Masque noir sur le visage, T-shirt noir, le seul membre encore en vie des commandos qui ont fait 130 morts et des centaines de blessés à Paris et Saint-Denis s'est assis dans le box, entouré de plusieurs membres des forces de l'ordre. À ses côtés comparaissent 13 complices présumés, actifs dans la préparation de la nuit sanglante. Six autres, absents, seront jugés par défaut.

12h30 - Les accusés arrivent dans la salle d'audience

Les quatorze accusés sont arrivés au tribunal de Paris ce mercredi vers 12h30. Salah Abdeslam, principal accusé, est présent, tout comme Mohamed Abrini, connu depuis l'attaque de Zaventem comme "l'homme au chapeau".

Dans la grande salle de 550 places ont pris place une majorité de robes noires d'avocats, et quelques dizaines de parties civiles et de journalistes. En effet, peu de parties civiles ont fait le déplacement, "sur le conseil de leurs avocats" , affirme Franceinfo.
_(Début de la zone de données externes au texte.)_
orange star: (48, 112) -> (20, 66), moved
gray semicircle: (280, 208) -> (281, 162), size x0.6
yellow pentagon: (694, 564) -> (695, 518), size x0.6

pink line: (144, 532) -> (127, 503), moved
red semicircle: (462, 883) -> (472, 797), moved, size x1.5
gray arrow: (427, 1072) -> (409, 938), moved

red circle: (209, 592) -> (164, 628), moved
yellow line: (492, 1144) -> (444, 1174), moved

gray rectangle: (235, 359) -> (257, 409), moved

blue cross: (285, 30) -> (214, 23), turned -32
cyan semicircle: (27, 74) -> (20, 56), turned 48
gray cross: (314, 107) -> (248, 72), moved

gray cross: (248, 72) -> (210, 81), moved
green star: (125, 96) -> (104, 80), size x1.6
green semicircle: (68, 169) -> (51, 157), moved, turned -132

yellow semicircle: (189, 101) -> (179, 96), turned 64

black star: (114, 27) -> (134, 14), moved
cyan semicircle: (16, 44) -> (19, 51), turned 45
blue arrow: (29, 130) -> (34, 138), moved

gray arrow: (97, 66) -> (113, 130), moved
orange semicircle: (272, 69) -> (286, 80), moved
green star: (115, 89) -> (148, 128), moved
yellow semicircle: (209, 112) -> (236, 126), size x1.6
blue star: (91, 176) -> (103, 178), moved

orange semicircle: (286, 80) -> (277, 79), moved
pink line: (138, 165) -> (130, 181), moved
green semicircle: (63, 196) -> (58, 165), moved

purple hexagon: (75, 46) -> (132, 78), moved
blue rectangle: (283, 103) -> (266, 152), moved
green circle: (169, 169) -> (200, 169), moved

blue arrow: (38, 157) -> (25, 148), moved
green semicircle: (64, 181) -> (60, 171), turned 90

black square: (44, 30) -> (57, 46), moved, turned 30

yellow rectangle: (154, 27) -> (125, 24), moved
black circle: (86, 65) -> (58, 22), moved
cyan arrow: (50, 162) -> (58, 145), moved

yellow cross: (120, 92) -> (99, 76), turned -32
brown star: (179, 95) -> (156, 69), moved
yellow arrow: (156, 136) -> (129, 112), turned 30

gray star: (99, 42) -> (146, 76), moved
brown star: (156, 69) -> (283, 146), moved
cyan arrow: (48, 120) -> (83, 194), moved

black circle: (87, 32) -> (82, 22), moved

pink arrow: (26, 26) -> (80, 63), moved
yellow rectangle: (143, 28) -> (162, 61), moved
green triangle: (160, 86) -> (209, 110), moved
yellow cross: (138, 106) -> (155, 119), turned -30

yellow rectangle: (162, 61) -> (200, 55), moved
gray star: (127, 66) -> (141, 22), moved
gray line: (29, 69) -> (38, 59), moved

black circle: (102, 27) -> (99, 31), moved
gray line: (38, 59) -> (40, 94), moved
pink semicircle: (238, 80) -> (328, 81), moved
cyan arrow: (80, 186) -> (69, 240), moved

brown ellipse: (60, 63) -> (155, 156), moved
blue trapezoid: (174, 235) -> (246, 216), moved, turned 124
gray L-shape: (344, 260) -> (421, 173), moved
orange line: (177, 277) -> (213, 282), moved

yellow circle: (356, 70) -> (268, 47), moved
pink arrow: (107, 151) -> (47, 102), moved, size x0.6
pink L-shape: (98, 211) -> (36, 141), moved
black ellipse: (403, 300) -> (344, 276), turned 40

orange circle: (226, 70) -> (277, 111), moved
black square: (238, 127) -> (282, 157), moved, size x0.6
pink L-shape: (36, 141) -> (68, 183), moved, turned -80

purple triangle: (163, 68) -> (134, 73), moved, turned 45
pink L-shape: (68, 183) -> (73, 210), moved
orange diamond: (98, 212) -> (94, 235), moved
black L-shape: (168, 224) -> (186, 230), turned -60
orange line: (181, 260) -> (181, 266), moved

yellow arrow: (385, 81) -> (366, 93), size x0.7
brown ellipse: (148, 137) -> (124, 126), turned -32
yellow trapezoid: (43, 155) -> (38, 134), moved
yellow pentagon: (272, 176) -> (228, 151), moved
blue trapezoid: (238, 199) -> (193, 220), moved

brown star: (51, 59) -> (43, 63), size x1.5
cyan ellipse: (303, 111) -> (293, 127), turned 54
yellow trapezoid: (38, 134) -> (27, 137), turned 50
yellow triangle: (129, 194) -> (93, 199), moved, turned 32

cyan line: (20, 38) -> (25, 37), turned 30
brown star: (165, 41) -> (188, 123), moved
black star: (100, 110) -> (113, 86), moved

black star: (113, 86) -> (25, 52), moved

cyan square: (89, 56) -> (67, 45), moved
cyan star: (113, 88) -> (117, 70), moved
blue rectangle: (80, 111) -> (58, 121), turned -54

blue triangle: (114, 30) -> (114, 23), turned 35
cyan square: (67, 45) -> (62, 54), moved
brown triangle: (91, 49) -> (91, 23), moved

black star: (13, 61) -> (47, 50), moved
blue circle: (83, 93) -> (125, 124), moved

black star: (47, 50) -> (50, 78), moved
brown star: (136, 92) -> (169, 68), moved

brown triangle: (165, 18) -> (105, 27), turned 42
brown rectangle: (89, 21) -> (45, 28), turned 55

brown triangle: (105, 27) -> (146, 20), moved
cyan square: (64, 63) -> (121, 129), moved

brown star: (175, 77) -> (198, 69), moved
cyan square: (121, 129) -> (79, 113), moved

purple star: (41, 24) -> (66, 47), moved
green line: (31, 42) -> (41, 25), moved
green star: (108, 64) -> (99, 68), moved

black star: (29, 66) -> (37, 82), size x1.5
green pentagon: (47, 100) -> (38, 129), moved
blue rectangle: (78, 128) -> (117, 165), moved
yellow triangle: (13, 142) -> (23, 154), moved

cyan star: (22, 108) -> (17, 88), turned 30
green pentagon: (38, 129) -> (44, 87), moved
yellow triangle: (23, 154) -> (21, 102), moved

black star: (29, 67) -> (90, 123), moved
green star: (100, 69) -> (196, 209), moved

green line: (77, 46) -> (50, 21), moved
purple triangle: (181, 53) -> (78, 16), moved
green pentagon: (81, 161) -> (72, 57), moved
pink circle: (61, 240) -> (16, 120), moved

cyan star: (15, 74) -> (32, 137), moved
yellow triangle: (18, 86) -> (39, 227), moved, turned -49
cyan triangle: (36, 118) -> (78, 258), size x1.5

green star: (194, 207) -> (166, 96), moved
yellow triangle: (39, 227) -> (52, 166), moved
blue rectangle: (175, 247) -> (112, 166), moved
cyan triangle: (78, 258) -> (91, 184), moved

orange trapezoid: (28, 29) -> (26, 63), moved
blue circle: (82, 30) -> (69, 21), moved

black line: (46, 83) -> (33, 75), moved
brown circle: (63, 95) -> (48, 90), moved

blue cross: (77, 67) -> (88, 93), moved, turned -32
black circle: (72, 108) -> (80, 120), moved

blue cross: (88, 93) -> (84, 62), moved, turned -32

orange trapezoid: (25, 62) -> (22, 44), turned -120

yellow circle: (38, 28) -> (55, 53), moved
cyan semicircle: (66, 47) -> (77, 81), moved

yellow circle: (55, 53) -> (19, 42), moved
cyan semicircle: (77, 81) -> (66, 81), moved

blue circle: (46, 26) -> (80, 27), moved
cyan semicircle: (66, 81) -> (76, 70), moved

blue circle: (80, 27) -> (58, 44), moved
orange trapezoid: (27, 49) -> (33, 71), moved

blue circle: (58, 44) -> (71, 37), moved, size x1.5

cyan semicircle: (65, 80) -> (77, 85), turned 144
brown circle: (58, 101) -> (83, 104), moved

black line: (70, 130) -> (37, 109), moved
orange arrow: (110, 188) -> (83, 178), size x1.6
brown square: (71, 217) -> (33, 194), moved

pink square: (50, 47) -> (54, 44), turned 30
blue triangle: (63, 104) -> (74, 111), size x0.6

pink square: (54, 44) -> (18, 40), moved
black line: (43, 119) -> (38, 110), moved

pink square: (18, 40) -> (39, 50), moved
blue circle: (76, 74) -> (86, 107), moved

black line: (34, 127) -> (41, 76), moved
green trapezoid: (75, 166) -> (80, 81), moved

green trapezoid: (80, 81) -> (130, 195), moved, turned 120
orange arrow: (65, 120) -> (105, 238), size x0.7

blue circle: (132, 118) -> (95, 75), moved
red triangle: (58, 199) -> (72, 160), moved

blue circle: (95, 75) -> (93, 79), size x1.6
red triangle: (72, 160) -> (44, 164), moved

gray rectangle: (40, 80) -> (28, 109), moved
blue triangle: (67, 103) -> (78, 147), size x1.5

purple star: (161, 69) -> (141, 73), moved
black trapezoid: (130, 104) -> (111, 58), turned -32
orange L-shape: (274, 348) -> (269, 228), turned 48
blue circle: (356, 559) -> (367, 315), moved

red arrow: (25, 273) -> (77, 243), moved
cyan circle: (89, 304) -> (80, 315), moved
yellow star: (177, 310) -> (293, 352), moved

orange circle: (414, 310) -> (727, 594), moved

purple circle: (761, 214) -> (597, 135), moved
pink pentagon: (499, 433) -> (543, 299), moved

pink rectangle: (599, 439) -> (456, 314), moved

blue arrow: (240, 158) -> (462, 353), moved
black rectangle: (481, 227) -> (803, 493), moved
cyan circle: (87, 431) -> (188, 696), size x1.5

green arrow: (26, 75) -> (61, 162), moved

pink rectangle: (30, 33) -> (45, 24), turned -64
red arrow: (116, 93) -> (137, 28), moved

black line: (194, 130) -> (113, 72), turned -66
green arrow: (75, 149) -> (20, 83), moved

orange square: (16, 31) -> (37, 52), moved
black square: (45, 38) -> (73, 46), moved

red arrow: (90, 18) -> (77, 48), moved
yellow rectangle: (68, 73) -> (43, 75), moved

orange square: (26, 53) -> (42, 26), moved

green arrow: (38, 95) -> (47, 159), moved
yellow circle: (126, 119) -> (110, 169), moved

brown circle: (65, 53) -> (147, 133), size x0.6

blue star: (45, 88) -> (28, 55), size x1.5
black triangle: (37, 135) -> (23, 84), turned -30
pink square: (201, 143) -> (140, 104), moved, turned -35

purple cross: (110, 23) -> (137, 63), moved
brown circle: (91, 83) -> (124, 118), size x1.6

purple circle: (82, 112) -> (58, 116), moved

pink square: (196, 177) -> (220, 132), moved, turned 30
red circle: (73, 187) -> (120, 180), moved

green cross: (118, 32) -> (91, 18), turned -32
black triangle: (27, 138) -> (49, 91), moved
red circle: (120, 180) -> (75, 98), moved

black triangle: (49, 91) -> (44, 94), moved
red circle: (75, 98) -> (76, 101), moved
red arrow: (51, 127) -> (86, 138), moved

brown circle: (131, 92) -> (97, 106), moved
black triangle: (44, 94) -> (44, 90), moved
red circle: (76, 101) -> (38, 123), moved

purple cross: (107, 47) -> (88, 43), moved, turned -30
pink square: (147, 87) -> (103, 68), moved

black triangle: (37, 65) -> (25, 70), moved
Abdeslam s'emporte au procès des attentats de Paris: "Les accusés sont traités comme des chiens"
©Christophe Lamfalussy

En raison du très grand nombre de victimes, la cour procédera pendant deux jours à l'appel des près de 1 800 parties civiles constituées et examinera d'éventuelles nouvelles constitutions, avant de faire l'appel de plus d'une centaine de témoins. Les premiers jours du procès seront également consacrés à un aperçu de l'enquête pénale.